The geography of freight flows by mode is determined, for the most part, by the distribution of population and industry and availability of transportation infrastructure. The effect of transportation infrastructure is especially pronounced with waterborne shipments, which rely on inland waterways, including the Great Lakes and the Mississippi River system, and coastal ports (figure 1-14). Some of the leaders in waterborne shipments, for instance California and Washington, are states with large coastal ports. Others, such as West Virginia and Indiana, ship or receive large amounts of freight via the inland waterway system. Some, like Louisiana, ship and receive freight through coastal ports and the inland waterway system.
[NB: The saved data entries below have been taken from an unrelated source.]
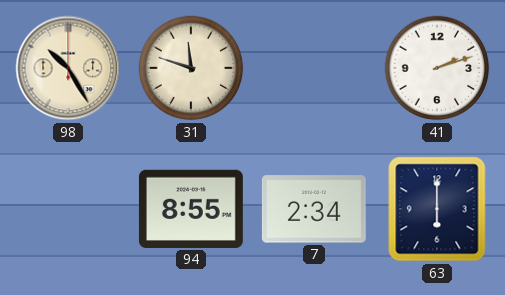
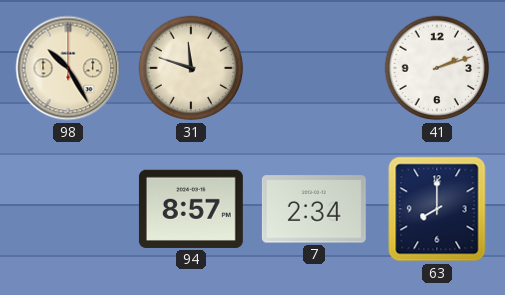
94: 8:55 -> 8:57
63: 6:00 -> 8:00
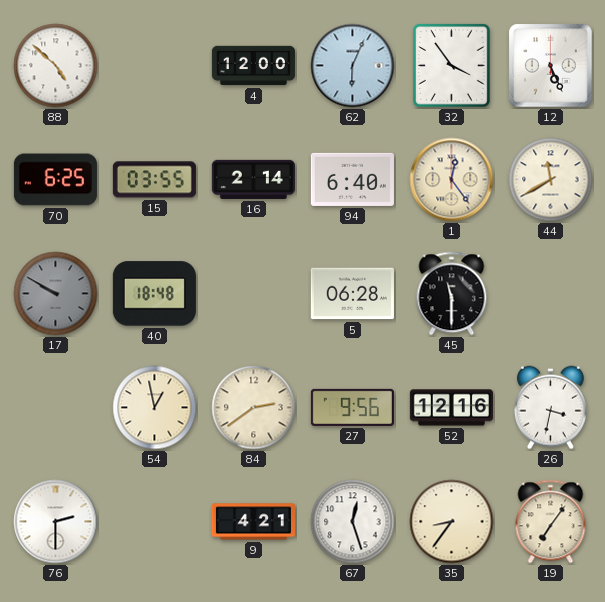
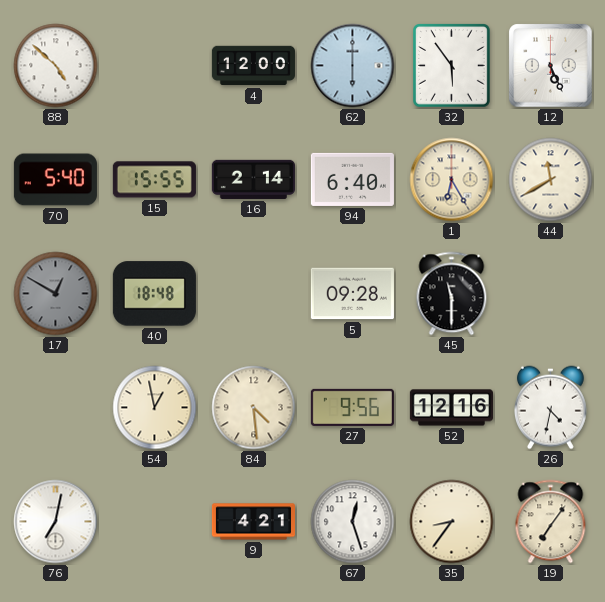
62: 6:04 -> 6:00
32: 3:54 -> 5:54
70: 6:25 -> 5:40
15: 03:55 -> 15:55
1: 12:24 -> 6:25
17: 9:50 -> 12:50
5: 06:28 -> 09:28
84: 2:39 -> 4:29
26: 3:32 -> 4:32
76: 2:30 -> 7:02
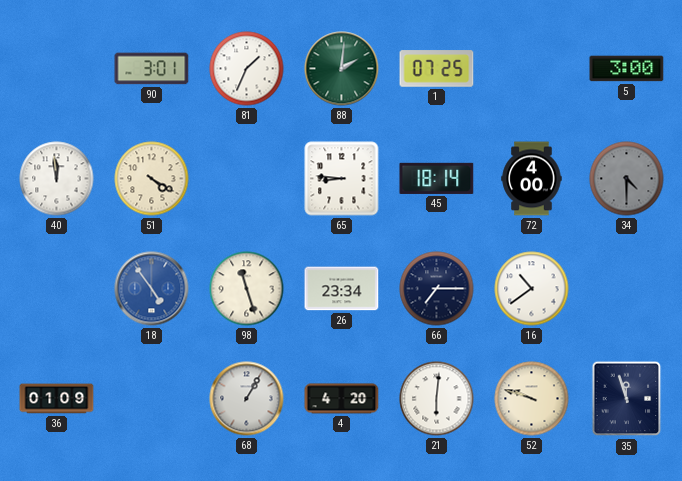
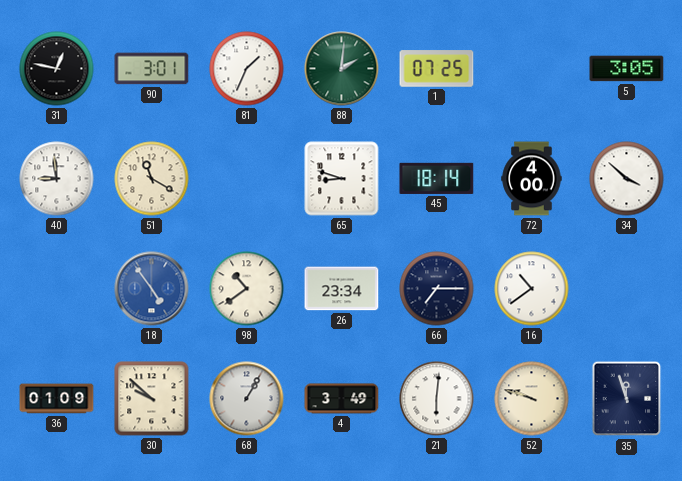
31: none -> 12:47
5: 3:00 -> 3:05
40: 11:59 -> 8:59
51: 4:20 -> 11:20
65: 8:46 -> 8:48
34: 4:30 -> 3:52
34 dial: grey -> white
98: 11:27 -> 10:39
30: none -> 9:52
4: 4:20 -> 3:49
With the ubiquity of the highway network, the amount of freight moving to and from each state by truck is closely related to population size (figure 1-15). Thus, 8 of the 10 most populated states (California, Florida, Georgia , Illinois, Michigan, Ohio, Pennsylvania, and Texas) are leaders in both inbound and outbound truck shipments.
States producing or consuming large amounts of coal are often the leaders in shipments of goods originating or terminating by rail (figure 1-16). For instance, Wyoming, West Virginia, Kentucky, and Pennsylvania are the four largest producers of coal in the United States. Coal shipments to Georgia , Missouri, Indiana, Wisconsin, and Ohio place these states among the leaders of inbound rail shipments. However, the top commodity originating and terminating in California by rail is mixed freight and the top commodity originating in Minnesota is metallic ores. Texas leads in both inbound and outbound chemical shipments .
The amount of inbound and outbound shipments by air, like trucking, is closely related to state population (figure 1-17). A major exception is Hawaii, which, as an island state, is a leader in inbound air freight shipments despite its relatively low population. The Commodity Flow Survey,1 the source of the data for trucking and air shipments, captures the state origin and destination of shipments but not in-transit shipments. Hence, states with airports that are major air freight sorting and distribution facilities, such as the FedEx facility in Memphis, Tennessee, may not register as leaders.
1. Association of American Railroads, Railroads and States 2002 (Washington, DC: 2004).
1 See Commercial Freight Activity, especially box 1-C.